* [WORK TO BE COMPLETED]
Check each line of the listing for the string "Nuestra". Copy those where it appears.

* [EXERCISE INPUTS]
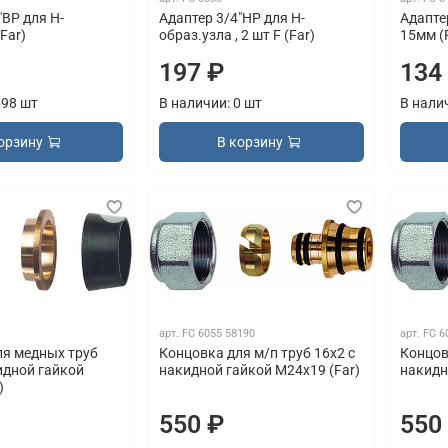
"ВР для Н-
Адаптер 3/4"НР для Н-
Адапте
Far)
образ.узла , 2 шт F (Far)
15мм (
197 ₽
134
698 шт
В наличии: 0 шт
В нали
орзину
В корзину
арт.
FC 6055 58190
арт.
FC 6
ля медных труб
Концовка для м/п труб 16х2 с
Концов
идной гайкой
накидной гайкой М24х19 (Far)
накидн
)
550 ₽
550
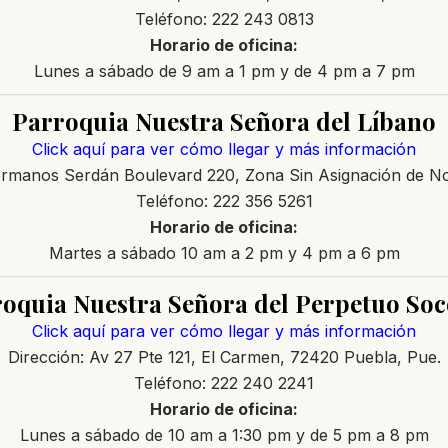
Teléfono: 222 243 0813
Horario de oficina:
Lunes a sábado de 9 am a 1 pm y de 4 pm a 7 pm
Parroquia Nuestra Señora del Líbano
Click aquí para ver cómo llegar y más información
Hermanos Serdán Boulevard 220, Zona Sin Asignación de No
Teléfono: 222 356 5261
Horario de oficina:
Martes a sábado 10 am a 2 pm y 4 pm a 6 pm
oquia Nuestra Señora del Perpetuo So
Click aquí para ver cómo llegar y más información
Dirección: Av 27 Pte 121, El Carmen, 72420 Puebla, Pue.
Teléfono: 222 240 2241
Horario de oficina:
Lunes a sábado de 10 am a 1:30 pm y de 5 pm a 8 pm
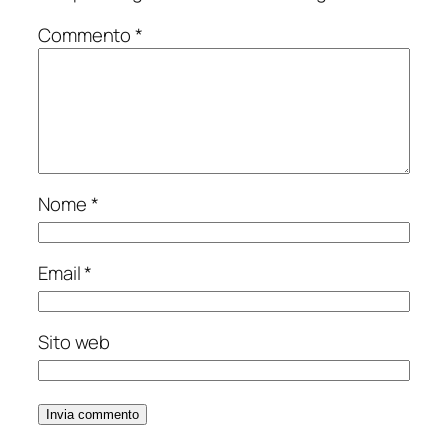
Commento
*
Nome
*
Email
*
Sito web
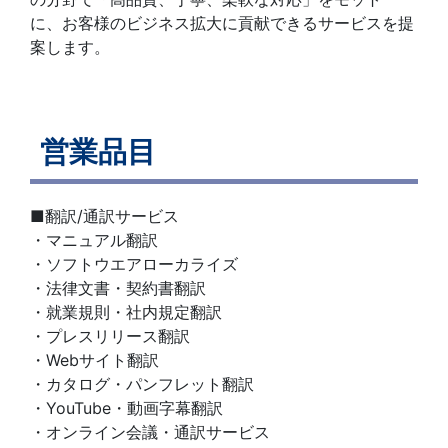
に、お客様のビジネス拡大に貢献できるサービスを提
案します。
営業品目
■翻訳/通訳サービス
・マニュアル翻訳
・ソフトウエアローカライズ
・法律文書・契約書翻訳
・就業規則・社内規定翻訳
・プレスリリース翻訳
・Webサイト翻訳
・カタログ・パンフレット翻訳
・YouTube・動画字幕翻訳
・オンライン会議・通訳サービス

* [RESPONSE BOX]
Parroquia Nuestra Señora del Líbano
oquia Nuestra Señora del Perpetuo So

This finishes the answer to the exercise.